* Exercise instructions
Check every line of the records below for the string "metafore", then report only how many lines have it.

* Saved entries
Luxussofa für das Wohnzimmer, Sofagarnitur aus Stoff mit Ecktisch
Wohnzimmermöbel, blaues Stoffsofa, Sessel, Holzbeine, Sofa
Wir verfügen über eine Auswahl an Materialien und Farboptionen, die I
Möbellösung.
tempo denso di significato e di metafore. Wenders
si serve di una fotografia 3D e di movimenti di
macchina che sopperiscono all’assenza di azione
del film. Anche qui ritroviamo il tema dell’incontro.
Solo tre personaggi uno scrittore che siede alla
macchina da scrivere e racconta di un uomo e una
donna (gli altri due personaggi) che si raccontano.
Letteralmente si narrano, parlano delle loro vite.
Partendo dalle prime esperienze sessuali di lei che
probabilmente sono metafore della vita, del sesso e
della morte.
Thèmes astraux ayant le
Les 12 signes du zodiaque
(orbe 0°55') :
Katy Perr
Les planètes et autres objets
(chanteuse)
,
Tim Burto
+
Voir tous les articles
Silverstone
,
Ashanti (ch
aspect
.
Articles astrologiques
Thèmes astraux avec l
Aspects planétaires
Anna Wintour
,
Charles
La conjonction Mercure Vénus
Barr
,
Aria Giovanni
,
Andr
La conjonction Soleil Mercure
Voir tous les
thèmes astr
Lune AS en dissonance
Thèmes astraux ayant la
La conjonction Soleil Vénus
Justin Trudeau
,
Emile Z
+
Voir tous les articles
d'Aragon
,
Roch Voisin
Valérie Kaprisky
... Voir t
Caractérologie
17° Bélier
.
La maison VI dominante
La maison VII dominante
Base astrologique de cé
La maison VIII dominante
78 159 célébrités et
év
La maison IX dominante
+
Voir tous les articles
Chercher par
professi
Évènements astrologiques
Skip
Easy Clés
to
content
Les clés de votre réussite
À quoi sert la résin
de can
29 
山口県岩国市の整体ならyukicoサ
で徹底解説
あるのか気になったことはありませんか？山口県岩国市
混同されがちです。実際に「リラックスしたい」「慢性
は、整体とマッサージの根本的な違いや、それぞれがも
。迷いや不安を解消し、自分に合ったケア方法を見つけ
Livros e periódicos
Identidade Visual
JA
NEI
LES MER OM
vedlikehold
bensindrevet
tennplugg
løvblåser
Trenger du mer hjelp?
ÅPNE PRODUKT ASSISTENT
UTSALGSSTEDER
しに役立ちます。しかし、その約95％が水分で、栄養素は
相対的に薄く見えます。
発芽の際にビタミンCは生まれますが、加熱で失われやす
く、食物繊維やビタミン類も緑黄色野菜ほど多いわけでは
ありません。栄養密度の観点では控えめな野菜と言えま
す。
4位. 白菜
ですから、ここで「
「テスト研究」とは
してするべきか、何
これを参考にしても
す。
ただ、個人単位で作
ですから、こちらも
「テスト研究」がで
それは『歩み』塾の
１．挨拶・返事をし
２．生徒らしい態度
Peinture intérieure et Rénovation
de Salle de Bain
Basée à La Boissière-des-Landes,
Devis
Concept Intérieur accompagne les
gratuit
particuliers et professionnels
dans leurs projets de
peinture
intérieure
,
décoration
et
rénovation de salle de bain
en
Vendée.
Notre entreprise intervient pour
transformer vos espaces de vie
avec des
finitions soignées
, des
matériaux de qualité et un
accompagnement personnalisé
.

---

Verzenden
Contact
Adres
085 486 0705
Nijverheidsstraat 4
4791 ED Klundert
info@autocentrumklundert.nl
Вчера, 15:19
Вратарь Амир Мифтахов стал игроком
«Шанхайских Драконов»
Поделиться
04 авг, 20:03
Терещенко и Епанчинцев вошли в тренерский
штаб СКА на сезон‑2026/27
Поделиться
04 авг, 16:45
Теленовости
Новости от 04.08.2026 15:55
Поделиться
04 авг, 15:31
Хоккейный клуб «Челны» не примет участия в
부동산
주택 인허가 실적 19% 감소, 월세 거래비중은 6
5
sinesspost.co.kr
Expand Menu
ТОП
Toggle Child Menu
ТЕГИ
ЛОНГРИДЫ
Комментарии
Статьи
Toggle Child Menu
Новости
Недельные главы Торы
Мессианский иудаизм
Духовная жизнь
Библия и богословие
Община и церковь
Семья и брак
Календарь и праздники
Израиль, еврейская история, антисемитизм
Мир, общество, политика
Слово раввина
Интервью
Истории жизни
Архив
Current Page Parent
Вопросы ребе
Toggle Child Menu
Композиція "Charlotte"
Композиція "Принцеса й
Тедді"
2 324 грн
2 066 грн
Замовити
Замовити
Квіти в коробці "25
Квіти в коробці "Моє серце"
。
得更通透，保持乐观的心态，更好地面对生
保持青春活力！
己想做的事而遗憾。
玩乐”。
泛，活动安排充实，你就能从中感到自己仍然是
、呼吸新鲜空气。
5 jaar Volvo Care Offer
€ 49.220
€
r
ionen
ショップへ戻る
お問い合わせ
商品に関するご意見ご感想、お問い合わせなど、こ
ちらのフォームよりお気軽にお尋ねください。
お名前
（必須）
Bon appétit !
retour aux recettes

==

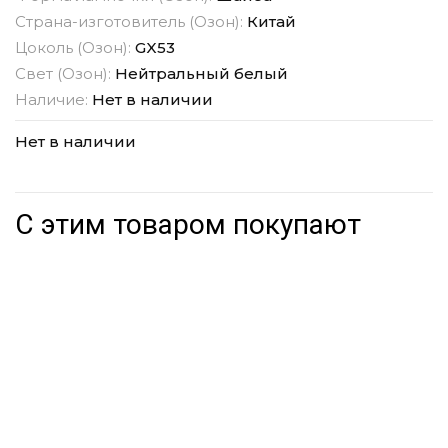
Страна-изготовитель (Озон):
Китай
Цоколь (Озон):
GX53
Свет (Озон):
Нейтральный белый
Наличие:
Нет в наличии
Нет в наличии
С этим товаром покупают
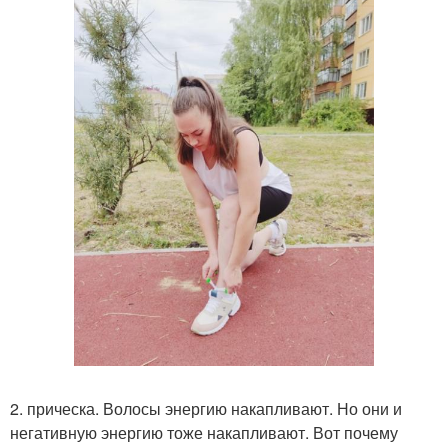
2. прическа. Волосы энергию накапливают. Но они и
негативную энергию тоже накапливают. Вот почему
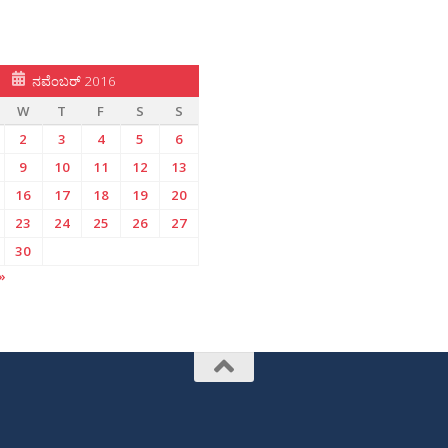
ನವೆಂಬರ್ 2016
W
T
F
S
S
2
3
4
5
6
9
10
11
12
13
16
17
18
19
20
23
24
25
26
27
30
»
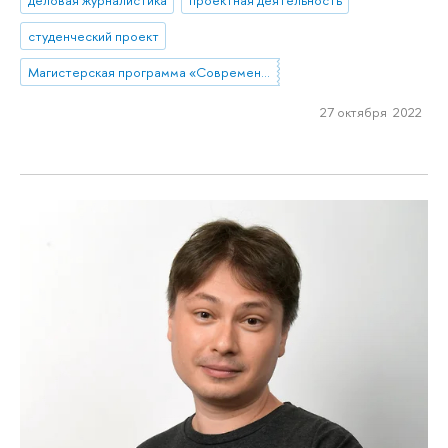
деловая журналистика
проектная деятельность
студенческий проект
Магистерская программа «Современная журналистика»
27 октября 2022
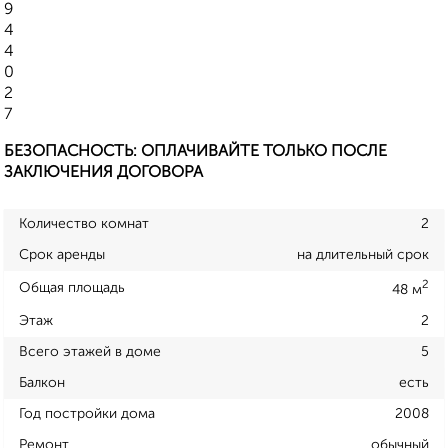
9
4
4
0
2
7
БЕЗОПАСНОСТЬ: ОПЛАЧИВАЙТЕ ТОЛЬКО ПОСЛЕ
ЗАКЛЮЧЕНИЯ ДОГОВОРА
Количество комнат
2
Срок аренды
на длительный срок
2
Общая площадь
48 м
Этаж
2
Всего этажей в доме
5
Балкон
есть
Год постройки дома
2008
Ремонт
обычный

* Solution to this exercise
2